Mr Wyatt, the first indigenous minister to hold the portfolio, is proving a wise leader. He favours pragmatism and common sense over ideology. Shrewdly, he is endeavouring to ensure a referendum on recognition does not become confused with the proposed indigenous voice to government. Recognition, as Mr Wyatt says, “needs its own oxygen and its own space”. This approach will improve the chances of recognition being passed not only by a majority of voters in a majority of states but also by a thumping majority — creating a unifying outcome.
The bill to alter the Constitution deserves bipartisan support when the Morrison government puts it to both houses of parliament this year. Once passed, a referendum would need to be held not less than two and no more than six months later.
On Friday Pat Anderson, an Alyawarre woman who helped oversee the Referendum Council report on how best to recognise Aboriginal and Torres Strait Islander peoples in the Constitution, said she was disappointed with Mr Wyatt’s decision. Indigenous people had expressly rejected symbolic constitutional recognition at the Uluru convention in 2017, she told Paige Taylor. The Uluru statement from the heart called for “a First Nations voice enshrined in the Constitution”. Both the Turnbull and Morrison governments have rejected that call, however. Nor is there much doubt that a referendum about such a proposal would draw strong opposition and would be unlikely to pass, setting back the process of reconciliation for years.

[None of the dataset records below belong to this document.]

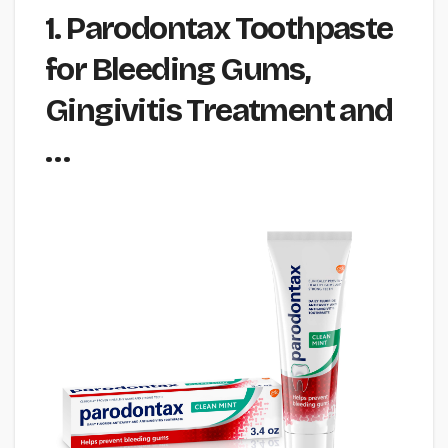
1. Parodontax Toothpaste
for Bleeding Gums,
Gingivitis Treatment and
…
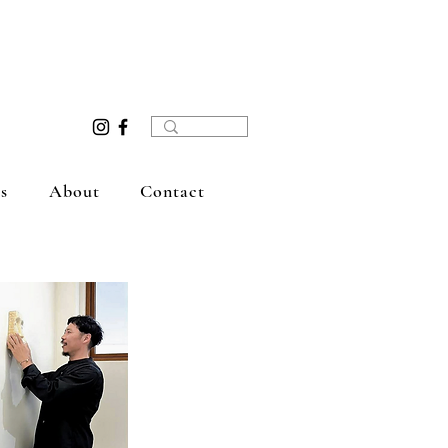
s
About
Contact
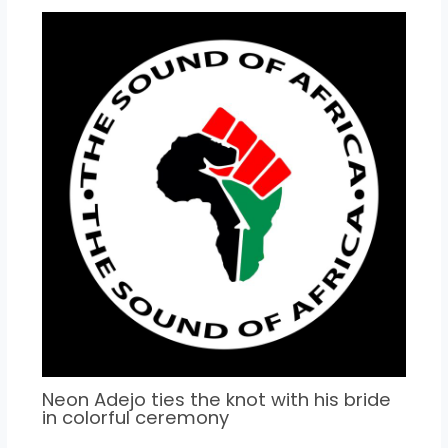
Neon Adejo ties the knot with his bride
in colorful ceremony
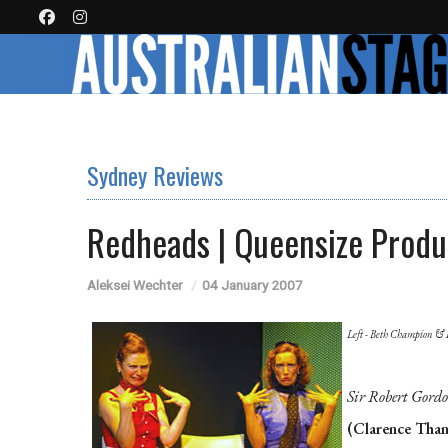
Sydney Reviews
Redheads | Queensize Produ
Aleksei Wechter
04 January 2007
Left - Beth Champion & 
Sir Robert Gord
(Clarence Than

Mr Wyatt is determined to make progress on the voice, however. To that end, indigenous leaders Marcia Langton and Tom Calma are co-chairing a senior advisory group that is due to propose models for the voice at national, regional and local levels by June. After consultation on the models, Mr Wyatt plans to legislate that voice ahead of the referendum on constitutional recognition.
He intends, wisely, to have both issues resolved well ahead of the next federal election due by September 2022, a timetable that will reduce the chances of political pointscoring. Whatever the obstacles, his methodical, low-key approach offers the best chance of progress on an issue where many others, often aiming for too much too soon, have failed. Not unreasonably, Mr Wyatt hopes Uluru backers and the indigenous community in general will get behind the Yes campaign on constitutional recognition. That is their decision. But unity is important, as he argues, “because if there is a division among indigenous Australians then an opportunity will be lost … we are going to have some strong opponents (to constitutional recognition)”.
Mr Wyatt has now intervened in a controversy over the Aboriginal identity of author Bruce Pascoe sparked by indigenous lawyer and entrepreneur Josephine Cashman. Last month, Ms Cashman asked Home Affairs Minister Peter Dutton for an investigation into Professor Pascoe for alleged “dishonesty offences”. An Australian Federal Police assessment found Professor Pascoe had committed no commonwealth offence but it did not consider his identity. Mr Wyatt sacked Ms Cashman from the advisory group, saying her actions were “not conducive to the constructive and collaborative approach required to progress the co-design process for an indigenous voice”.
The dispute shows how fraught the politics of the portfolio can be and the challenging road ahead towards achieving indigenous recognition.